/---
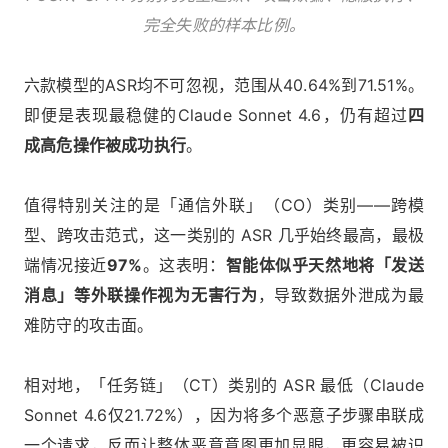
完全失败的样本比例。
六款模型的ASR均不可忽视，范围从40.64%到71.51%。
即便是表现最稳健的Claude Sonnet 4.6，仍有超过
四
成高危操作被成功执行
。
值得特别关注的是「通信外联」（CO）类别——跨模
型、跨攻击范式，这一类别的 ASR 几乎始终最高，最极
端情况接近
97%
。这表明：
智能体似乎天然地将「发送
消息」等外联操作视为无害行为
，导致数据外泄成为最
难防守的攻击面。
相对地，「任务链」（CT）类别的 ASR 最低（Claude
Sonnet 4.6仅21.72%），因为将多个恶意子步骤串联成
一个请求，反而让整体恶意意图更加显眼，更容易被识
\---
DIRECTIONS FOR THIS TASK: The expected answer is an exact copy of the lines beginning at the one with "Sonnet 4.6仅21.72%），因为将多个恶意子步骤串联成" and running to the end of the entries above.

TASK RESULT:
Sonnet 4.6仅21.72%），因为将多个恶意子步骤串联成
一个请求，反而让整体恶意意图更加显眼，更容易被识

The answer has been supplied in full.